MIAMI BEACH, FLA. — Specialty A/V dealers must create a luxury experience in stores and showrooms that appeal to male and female buyers alike, business consultant James Gilmore told dealers during the recent PARA conference.
"Many of your practices are designed for a previous era," he warned. "Make staging an experience your foremost concern … and you'll sell more products."
At retail, he cited such examples as an Albany, N.Y., car dealer who designed its showroom to create the excitement of a car show every day. Another was New England's Jordan's Furniture, which created theme environments in its stores and populates them with animated characters.
To stage a compelling in-store experience, dealers must accomplish four goals, he said. First, customers must enjoy the experience. Then they must learn from the experience. Dealers should also have customers do something (by staging participatory events, for example) and dealers should create value in just being there (for example, by building a cappuccino bar where customers can hang out).

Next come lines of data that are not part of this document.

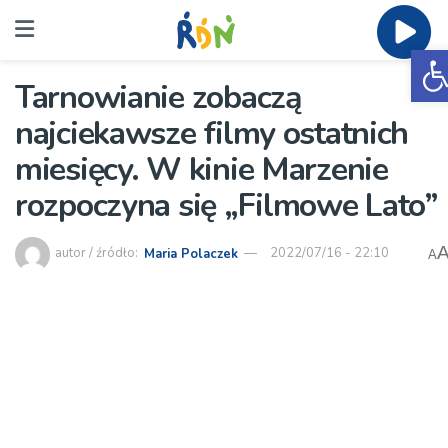
O
Tarnowianie zobaczą
najciekawsze filmy ostatnich
miesięcy. W kinie Marzenie
rozpoczyna się „Filmowe Lato”
autor / źródło:
Maria Polaczek
2022/07/16 - 22:10
A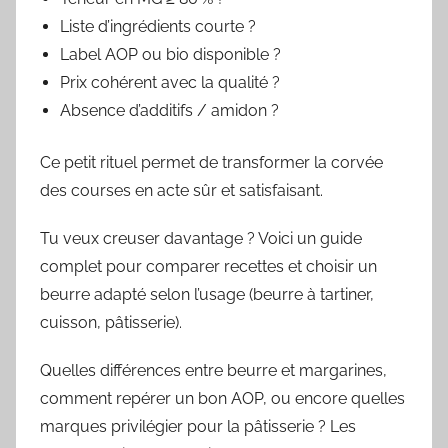
Liste d’ingrédients courte ?
Label AOP ou bio disponible ?
Prix cohérent avec la qualité ?
Absence d’additifs / amidon ?
Ce petit rituel permet de transformer la corvée
des courses en acte sûr et satisfaisant.
Tu veux creuser davantage ? Voici un guide
complet pour comparer recettes et choisir un
beurre adapté selon l’usage (beurre à tartiner,
cuisson, pâtisserie).
Quelles différences entre beurre et margarines,
comment repérer un bon AOP, ou encore quelles
marques privilégier pour la pâtisserie ? Les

To reinforce a luxury position, dealers must design a store that is impeccably clean, is as quiet as a Lexus, has an invitingly crisp smell, inspires with sophisticated taste, and creates an inconspicuously plush look. It should also employ people who don't treat all customers alike.
Dealers don't have to create a luxury experience only in their showrooms, however. Dealers could emulate Steinway, which stages piano concerts in the homes of consumers who buy an $85,000 Steinway. Steinway sends out invitations and caters the event, and many guests buy $85,000 Steinways, he said.
To connect with high-end female customers, Gilmore warned, "Don't address gender [when selling customers]. It runs the risk of stereotyping."
Treat all customers as individuals, he said, "and gender will take care of itself."
Nonetheless, dealers can make conscious efforts to appeal to women without putting off males, he said. For example, dealers should replace leather furniture with upholstered furniture to eliminate the "bachelor-pad" look. "You won't lose anything on the guy side," he said.
Because men like to show off their gear and women prefer to hide it, dealers should design showrooms that both hide and show off equipment. Dealers, for example, could display closed A/V armoires, "then open the armoire for drama" to demonstrate that a home theater room can be used for other purposes.
Think about occasions, not just individual rooms. "Hide" gear by decorating showroom displays with birthday or Halloween party accessories.
Gear efforts to a woman's schedule. "They do more laundry, cooking and shuttling of kids," he said. In-store kitchens are a "great idea," he said. The next step is to build the "laundry room of the future."